For Bob, the black man, despite allegations of endemic crime, dereliction, abandonment, violence, and abuse, was still the primal man of the African forest, a being of supernal ability, in touch with the world around him like no other, a native environmentalist, a communitarian, and spiritually endowed. The ghetto, the inner city, the slum were just social gulags of the white elite, but within them flourished the culture of the future.

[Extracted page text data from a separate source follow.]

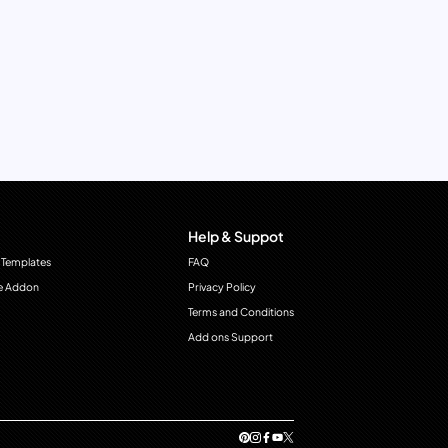
Help & Suppot
 Templates
FAQ
e Addon
Privacy Policy
Terms and Conditions
Add ons Support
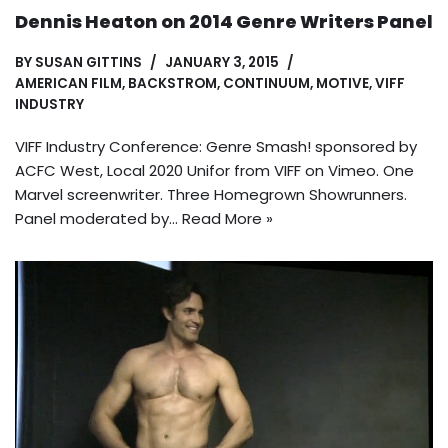
Dennis Heaton on 2014 Genre Writers Panel
BY
SUSAN GITTINS
JANUARY 3, 2015
AMERICAN FILM
,
BACKSTROM
,
CONTINUUM
,
MOTIVE
,
VIFF
INDUSTRY
VIFF Industry Conference: Genre Smash! sponsored by
ACFC West, Local 2020 Unifor from VIFF on Vimeo. One
Marvel screenwriter. Three Homegrown Showrunners.
Panel moderated by…
Read More »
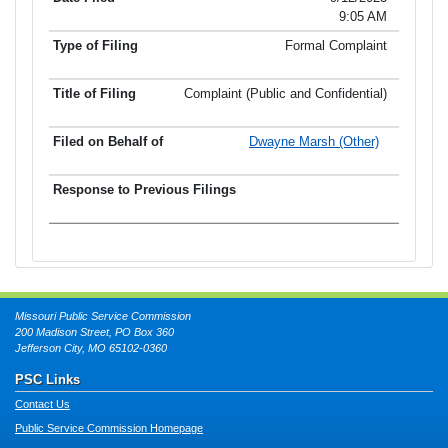
9:05 AM
Formal Complaint
Complaint (Public and Confidential)
Dwayne Marsh (Other)
Missouri Public Service Commission
200 Madison Street, PO Box 360
Jefferson City, MO 65102-0360
PSC Links
Contact Us
Public Service Commission Homepage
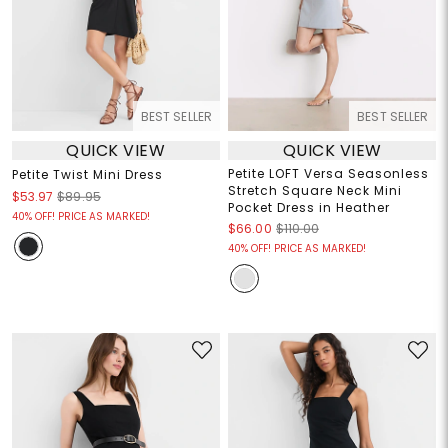
BEST SELLER
BEST SELLER
QUICK VIEW
QUICK VIEW
Petite LOFT Versa Seasonless
Petite Twist Mini Dress
Stretch Square Neck Mini
$53.97
$89.95
Pocket Dress in Heather
40% OFF! PRICE AS MARKED!
$66.00
$110.00
40% OFF! PRICE AS MARKED!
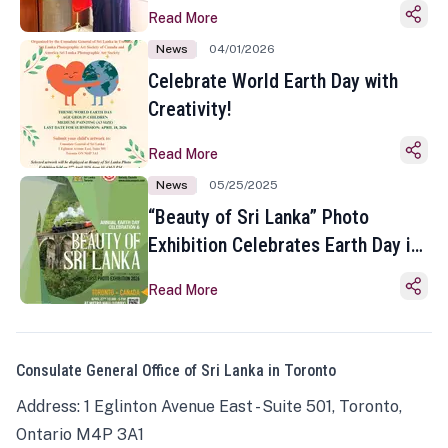
Read More
News
04/01/2026
Celebrate World Earth Day with
Creativity!
Read More
News
05/25/2025
“Beauty of Sri Lanka” Photo
Exhibition Celebrates Earth Day in
Toronto
Read More
Consulate General Office of Sri Lanka in Toronto
Address: 1 Eglinton Avenue East - Suite 501, Toronto,
Ontario M4P 3A1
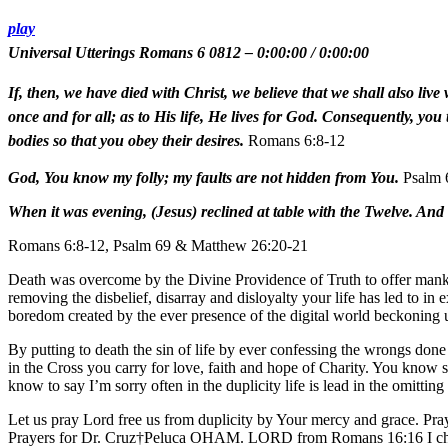
play
Universal Utterings Romans 6 0812
–
0:00:00
/
0:00:00
If, then, we have died with Christ, we believe that we shall also li
once and for all; as to His life, He lives for God. Consequently, you
bodies so that you obey their desires.
Romans 6:8-12
God, You know my folly; my faults are not hidden from You.
Psalm 
When it was evening, (Jesus) reclined at table with the Twelve. And
Romans 6:8-12, Psalm 69 & Matthew 26:20-21
Death was overcome by the Divine Providence of Truth to offer mankind
removing the disbelief, disarray and disloyalty your life has led to in 
boredom created by the ever presence of the digital world beckoning us
By putting to death the sin of life by ever confessing the wrongs done
in the Cross you carry for love, faith and hope of Charity. You know 
know to say I’m sorry often in the duplicity life is lead in the omitting
Let us pray Lord free us from duplicity by Your mercy and grace. Pr
Prayers for Dr. Cruz†Peluca OHAM. LORD from Romans 16:16 I chant 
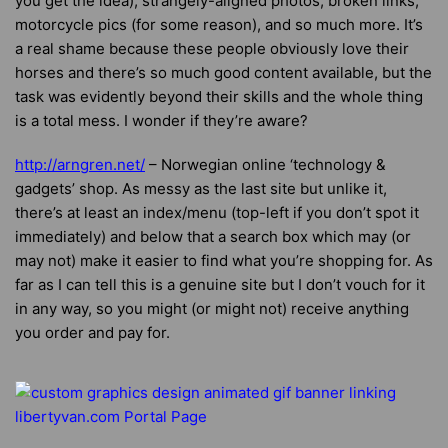
you get the idea), strangely-aligned photos, broken links,
motorcycle pics (for some reason), and so much more. It’s
a real shame because these people obviously love their
horses and there’s so much good content available, but the
task was evidently beyond their skills and the whole thing
is a total mess. I wonder if they’re aware?
http://arngren.net/
– Norwegian online ‘technology &
gadgets’ shop. As messy as the last site but unlike it,
there’s at least an index/menu (top-left if you don’t spot it
immediately) and below that a search box which may (or
may not) make it easier to find what you’re shopping for. As
far as I can tell this is a genuine site but I don’t vouch for it
in any way, so you might (or might not) receive anything
you order and pay for.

So Bob envisioned his Christmas Mission, yearly descents into the neighborhoods across the Anacostia River, the ones so unfairly condemned as dysfunctional warrens of primitivism, savagery, and tribal ignorance. The same voice, the same passion that had rallied white Americans to the liberal cause would resonate with black ones
So on Christmas Day, he went across the river where his first stop was the Ebenezer Baptist Church of Anacostia, a historic black church that had welcomed refugees from the Reconstruction South and had been a sanctuary for spiritually abused and economically marginalized ever since. The Reverend Pharoah Barnum was the pastor, and thanks to his past friendship with Mayor for Life, Marion Barry, and through him connections to the Democratic leadership in Congress, Bob's visit there was easily arranged.
However, the black community had changed since the old days, and there was only a desultory, indifferent sprinkling of older women in black hats and veils who nodded off after Bob's introductory remarks. He tried to gin up some of the old passion, the roots blackness that he used to channel, the hallelujah spirit of the Bible, but the ladies still snored on.

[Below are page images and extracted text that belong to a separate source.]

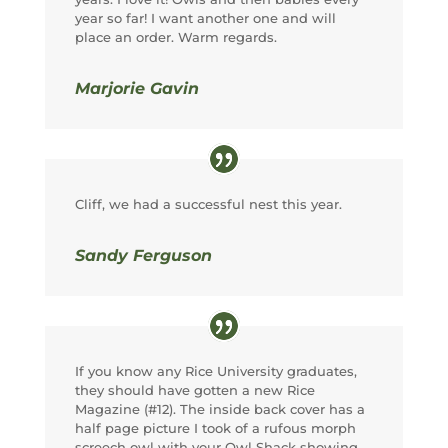
year so far! I want another one and will
place an order. Warm regards.
Marjorie Gavin
Cliff, we had a successful nest this year.
Sandy Ferguson
If you know any Rice University graduates,
they should have gotten a new Rice
Magazine (#12). The inside back cover has a
half page picture I took of a rufous morph
screech owl with your Owl Shack showing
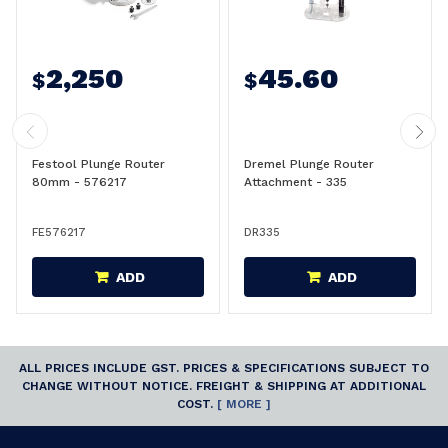
2,250
45.60
$
$
Festool Plunge Router
Dremel Plunge Router
80mm - 576217
Attachment - 335
FE576217
DR335
ADD
ADD
ALL PRICES INCLUDE GST. PRICES & SPECIFICATIONS SUBJECT TO
CHANGE WITHOUT NOTICE. FREIGHT & SHIPPING AT ADDITIONAL
COST.
[ MORE ]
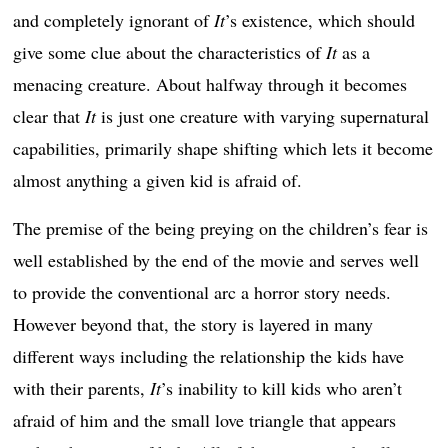
and completely ignorant of
It
’s existence, which should
give some clue about the characteristics of
It
as a
menacing creature. About halfway through it becomes
clear that
It
is just one creature with varying supernatural
capabilities, primarily shape shifting which lets it become
almost anything a given kid is afraid of.
The premise of the being preying on the children’s fear is
well established by the end of the movie and serves well
to provide the conventional arc a horror story needs.
However beyond that, the story is layered in many
different ways including the relationship the kids have
with their parents,
It
’s inability to kill kids who aren’t
afraid of him and the small love triangle that appears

'I've got to go deeper', Bob said to himself, and so it was that he visited the Cowper-Berman Homes, a vast public housing project that matched the old Chicago Cabrini-Green or the Central Ward projects in Newark. Indian Country to be sure, and did he really want to go there, an aide asked him? but Bob was undaunted, kept the windows of his car rolled down, and waved to passers-by.
'What the fuck you want, white boy', a giant metal-toothed, grilled black man shouted at him at a stoplight, ramming a Baretta into Bob's face. 'Get the fuck up outta here before I blow your fuckin' brains all over your faux leather seats'; and that was just the beginning. As he picked his way through the trash heaps, dog shit, needles and syringes in front of A-Block of the projects, catcalls and spit rained down from each floor. 'Ain't no black pussy for you here, white boy...suck some white dick uptown, fa--ot...punch your ticket in Georgetown, motherfucker...' and at the steel, barred and blocked prison door that led to the 'social room' where he was to meet and greet, was a posse of impossibly black, do-ragged, armed thugs.
'Where the fuck you think you goin', ofay?' said one as the rest crowded around him. 'I know one thing, it ain't here'.
'We better go, boss', said Bob's chief aide and major domo. 'They don't want us here'; and so it was that there were no jingle bells that Christmas, no carols, hosannas, or Ode to Joy. Bob had brought a message of love and brotherhood and barely made it back across the river.
'St Paul never had it so tough', he said to the major domo, trying to squeeze a smile out of the aide who thought he would never get out alive; but Bob was sorely deceived and disappointed. Had all his fervency been for naught? Why on earth had he made this nasty, idle, lousy shithole his life's work?
Maybe I should have been an accountant', he thought, remembering his father's famous last words as he headed into no man's land; and shortly thereafter, just like the old man retired to Florida. 'What was I thinking?', he said to his wife as he left a rather stingy tip for the black waiter.